What to do:
Copy each line of the data beneath in which the word "wody" appears.

Input:

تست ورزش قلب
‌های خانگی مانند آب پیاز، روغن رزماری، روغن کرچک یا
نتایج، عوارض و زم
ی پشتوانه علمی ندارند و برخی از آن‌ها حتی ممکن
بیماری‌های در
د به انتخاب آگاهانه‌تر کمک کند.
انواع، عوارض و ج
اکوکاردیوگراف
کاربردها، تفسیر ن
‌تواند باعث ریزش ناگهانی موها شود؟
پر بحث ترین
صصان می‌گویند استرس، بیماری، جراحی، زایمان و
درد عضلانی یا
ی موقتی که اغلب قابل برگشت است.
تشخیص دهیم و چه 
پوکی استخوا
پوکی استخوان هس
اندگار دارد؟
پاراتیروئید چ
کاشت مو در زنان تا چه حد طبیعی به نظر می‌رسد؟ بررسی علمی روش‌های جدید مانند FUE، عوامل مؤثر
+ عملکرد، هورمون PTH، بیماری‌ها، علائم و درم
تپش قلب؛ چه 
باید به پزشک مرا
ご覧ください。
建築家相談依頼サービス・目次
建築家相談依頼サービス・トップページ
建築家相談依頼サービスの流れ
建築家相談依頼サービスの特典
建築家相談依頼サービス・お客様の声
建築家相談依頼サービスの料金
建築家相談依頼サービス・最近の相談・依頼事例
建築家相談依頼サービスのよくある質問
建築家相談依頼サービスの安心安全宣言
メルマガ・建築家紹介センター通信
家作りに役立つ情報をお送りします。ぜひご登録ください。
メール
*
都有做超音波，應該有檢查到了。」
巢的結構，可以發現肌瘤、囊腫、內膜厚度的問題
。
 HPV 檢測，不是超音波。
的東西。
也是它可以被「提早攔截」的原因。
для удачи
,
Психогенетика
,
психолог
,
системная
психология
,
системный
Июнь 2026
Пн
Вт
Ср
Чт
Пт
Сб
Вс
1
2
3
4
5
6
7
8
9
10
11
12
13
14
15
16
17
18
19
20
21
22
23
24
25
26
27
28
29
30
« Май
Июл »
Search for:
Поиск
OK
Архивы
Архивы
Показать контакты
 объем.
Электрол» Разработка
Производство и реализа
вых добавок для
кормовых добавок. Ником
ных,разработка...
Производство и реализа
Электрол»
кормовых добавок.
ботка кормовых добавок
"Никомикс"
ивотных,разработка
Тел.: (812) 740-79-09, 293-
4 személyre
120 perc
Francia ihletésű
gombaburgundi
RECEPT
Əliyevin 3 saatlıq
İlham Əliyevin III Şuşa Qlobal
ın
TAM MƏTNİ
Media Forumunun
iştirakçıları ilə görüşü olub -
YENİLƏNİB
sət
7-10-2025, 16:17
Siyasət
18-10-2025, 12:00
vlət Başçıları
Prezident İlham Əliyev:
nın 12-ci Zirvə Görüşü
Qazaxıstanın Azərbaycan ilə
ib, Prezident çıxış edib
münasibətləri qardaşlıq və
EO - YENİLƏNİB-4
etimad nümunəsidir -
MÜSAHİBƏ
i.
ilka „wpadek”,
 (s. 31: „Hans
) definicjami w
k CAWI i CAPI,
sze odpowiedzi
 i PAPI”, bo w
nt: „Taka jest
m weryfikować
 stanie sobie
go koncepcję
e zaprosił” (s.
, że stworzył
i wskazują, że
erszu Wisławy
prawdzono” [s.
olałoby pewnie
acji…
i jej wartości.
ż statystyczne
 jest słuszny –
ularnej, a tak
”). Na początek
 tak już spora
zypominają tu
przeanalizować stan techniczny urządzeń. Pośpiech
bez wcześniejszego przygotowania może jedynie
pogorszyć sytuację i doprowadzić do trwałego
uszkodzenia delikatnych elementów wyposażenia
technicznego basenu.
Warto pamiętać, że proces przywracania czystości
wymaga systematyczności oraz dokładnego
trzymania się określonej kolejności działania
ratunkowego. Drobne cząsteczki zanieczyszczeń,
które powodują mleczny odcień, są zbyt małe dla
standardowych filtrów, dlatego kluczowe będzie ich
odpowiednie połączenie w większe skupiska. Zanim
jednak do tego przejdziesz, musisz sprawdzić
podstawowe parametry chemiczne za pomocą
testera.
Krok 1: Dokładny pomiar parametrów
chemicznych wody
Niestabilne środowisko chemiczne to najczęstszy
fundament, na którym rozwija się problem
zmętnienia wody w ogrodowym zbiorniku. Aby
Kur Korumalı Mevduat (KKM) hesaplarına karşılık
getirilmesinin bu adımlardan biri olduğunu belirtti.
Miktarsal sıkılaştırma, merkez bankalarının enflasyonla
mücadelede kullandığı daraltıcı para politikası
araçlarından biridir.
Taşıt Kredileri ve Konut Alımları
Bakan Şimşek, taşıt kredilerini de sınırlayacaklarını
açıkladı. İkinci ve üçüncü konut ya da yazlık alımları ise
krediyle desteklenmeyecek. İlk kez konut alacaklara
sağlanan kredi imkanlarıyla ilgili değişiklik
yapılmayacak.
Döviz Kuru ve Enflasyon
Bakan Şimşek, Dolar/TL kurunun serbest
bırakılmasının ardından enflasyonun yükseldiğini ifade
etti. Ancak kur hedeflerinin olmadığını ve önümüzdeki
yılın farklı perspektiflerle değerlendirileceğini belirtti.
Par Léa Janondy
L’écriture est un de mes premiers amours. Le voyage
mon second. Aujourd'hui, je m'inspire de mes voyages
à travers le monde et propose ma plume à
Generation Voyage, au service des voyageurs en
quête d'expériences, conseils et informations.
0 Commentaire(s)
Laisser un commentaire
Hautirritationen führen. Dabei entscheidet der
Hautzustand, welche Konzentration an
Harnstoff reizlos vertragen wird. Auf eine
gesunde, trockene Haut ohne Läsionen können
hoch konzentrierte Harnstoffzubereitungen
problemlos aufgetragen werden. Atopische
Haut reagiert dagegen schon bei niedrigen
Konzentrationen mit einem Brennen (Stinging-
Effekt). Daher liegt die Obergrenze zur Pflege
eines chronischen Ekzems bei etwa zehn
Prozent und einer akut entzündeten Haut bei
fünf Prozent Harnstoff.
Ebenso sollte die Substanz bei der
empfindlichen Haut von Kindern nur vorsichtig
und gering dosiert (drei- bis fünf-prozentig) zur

Written solution:
chemicznych wody
zmętnienia wody w ogrodowym zbiorniku. Aby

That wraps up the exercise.